| Exercise |
Among the records below, which lines contain the string "sospechábamos"? Report them.

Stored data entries
=== Section Start ===

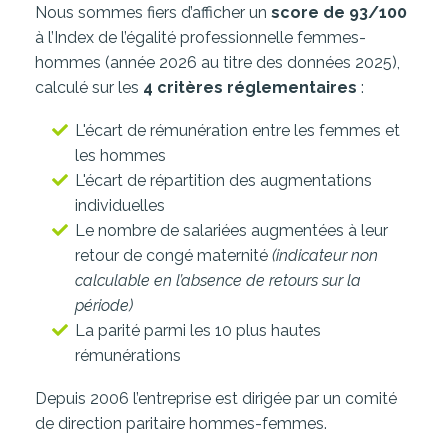
Nous sommes fiers d’afficher un
score de 93/100
à l’Index de l’égalité professionnelle femmes-
hommes (année 2026 au titre des données 2025),
calculé sur les
4 critères réglementaires
:
L'écart de rémunération entre les femmes et
les hommes
L'
écart de répartition des augmentations
individuelles
Le
nombre de salariées augmentées à leur
retour de congé maternité
(indicateur non
calculable en l’absence de retours sur la
période)
La parité parmi les 10 plus hautes
rémunérations
Depuis 2006 l’entreprise est dirigée par un comité
de direction paritaire hommes-femmes.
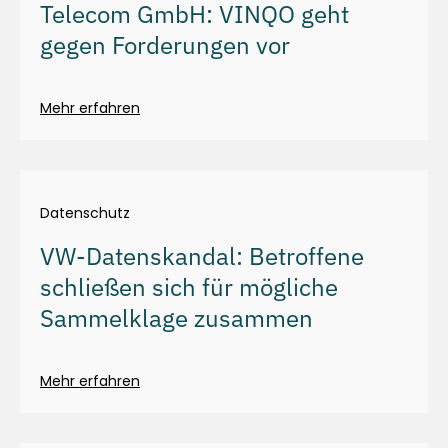
Telecom GmbH: VINQO geht
gegen Forderungen vor
Mehr erfahren
Datenschutz
VW-Datenskandal: Betroffene
schließen sich für mögliche
Sammelklage zusammen
Mehr erfahren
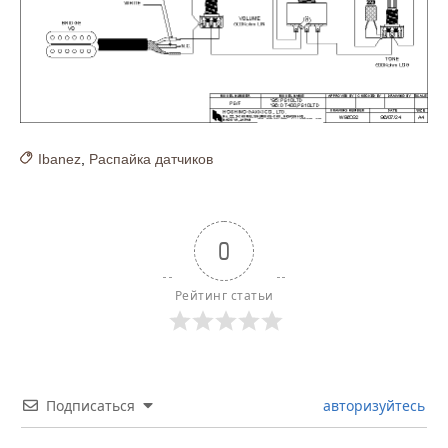
Ibanez
,
Распайка датчиков
0
Рейтинг статьи
Подписаться
авторизуйтесь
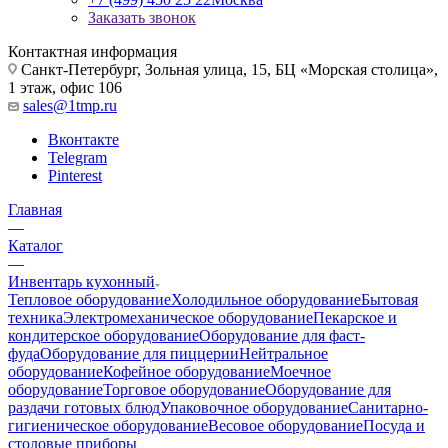
Заказать звонок
Контактная информация
Санкт-Петербург, Зольная улица, 15, БЦ «Морская столица»,
1 этаж, офис 106
sales@1tmp.ru
Вконтакте
Telegram
Pinterest
Главная
—
Каталог
—
Инвентарь кухонный
Тепловое оборудование
Холодильное оборудование
Бытовая
техника
Электромеханическое оборудование
Пекарское и
кондитерское оборудование
Оборудование для фаст-
фуда
Оборудование для пиццерии
Нейтральное
оборудование
Кофейное оборудование
Моечное
оборудование
Торговое оборудование
Оборудование для
раздачи готовых блюд
Упаковочное оборудование
Санитарно-
гигиеническое оборудование
Весовое оборудование
Посуда и
столовые приборы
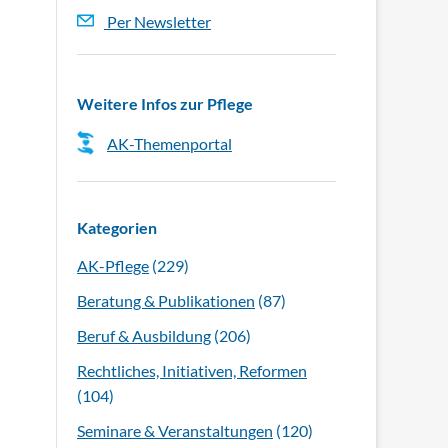
Per Newsletter
Weitere Infos zur Pflege
AK-Themenportal
Kategorien
AK-Pflege
(229)
Beratung & Publikationen
(87)
Beruf & Ausbildung
(206)
Rechtliches, Initiativen, Reformen
(104)
Seminare & Veranstaltungen
(120)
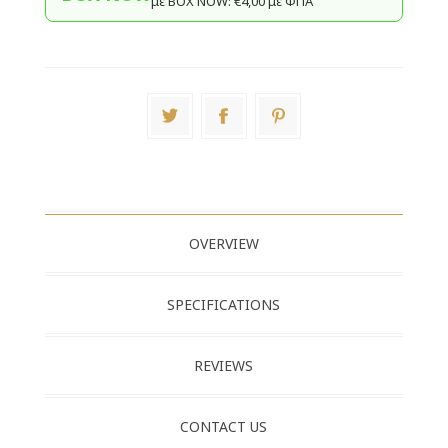
με BΟΧ ΝOW: €4,00 με ΦΠΑ
OVERVIEW
SPECIFICATIONS
REVIEWS
CONTACT US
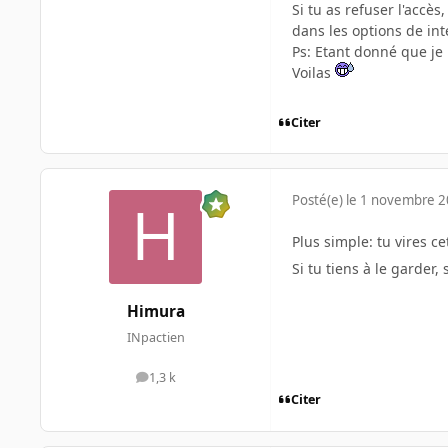
Si tu as refuser l'accè
dans les options de int
Ps: Etant donné que je 
Voilas
Citer
Posté(e)
le 1 novembre 
Plus simple: tu vires c
Si tu tiens à le garder, 
Himura
INpactien
1,3 k
messages
Citer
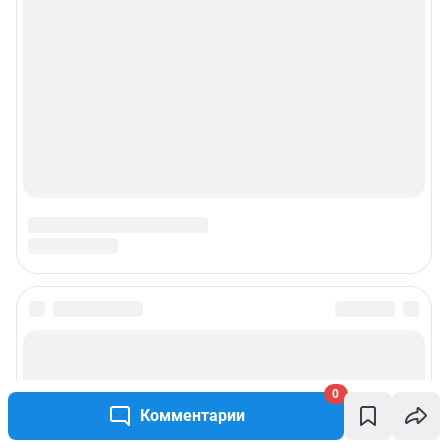
0
Комментарии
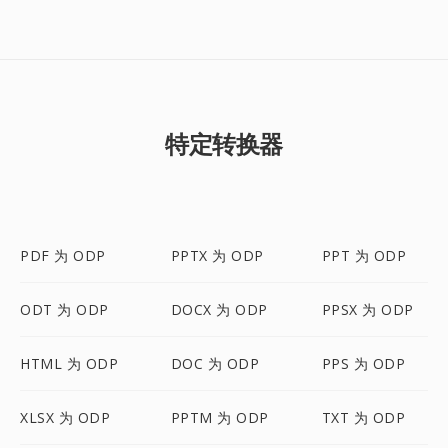
特定转换器
PDF 为 ODP
PPTX 为 ODP
PPT 为 ODP
ODT 为 ODP
DOCX 为 ODP
PPSX 为 ODP
HTML 为 ODP
DOC 为 ODP
PPS 为 ODP
XLSX 为 ODP
PPTM 为 ODP
TXT 为 ODP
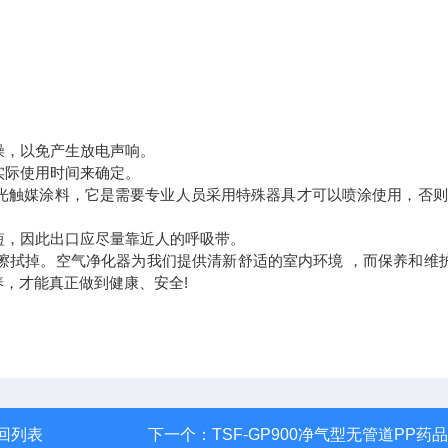
燥，以免产生放电声响。
实际使用时间来确定。
光触媒涂料，它是需要专业人员采用特殊器具才可以喷涂使用，否则
短，因此出口应尽量靠近人的呼吸带。
擦拭掉。空气净化器为我们提供清新舒适的室内环境 ，而保养和维
，才能真正做到健康、安全!
回列表
下一个：
TSF-GP900净气型无管道PP药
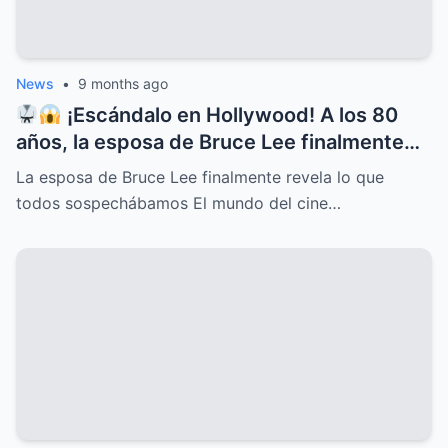
News
•
9 months ago
¡Escándalo en Hollywood! A los 80
años, la esposa de Bruce Lee finalmente
rompe el silencio y revela lo que todos
La esposa de Bruce Lee finalmente revela lo que
sospechábamos: secretos ocultos,
todos sospechábamos El mundo del cine…
verdades incómodas y confesiones que
dejan a más de uno con la boca abierta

=== Section End ===

| Your response |
sospechábamos: secretos ocultos,
todos sospechábamos El mundo del cine…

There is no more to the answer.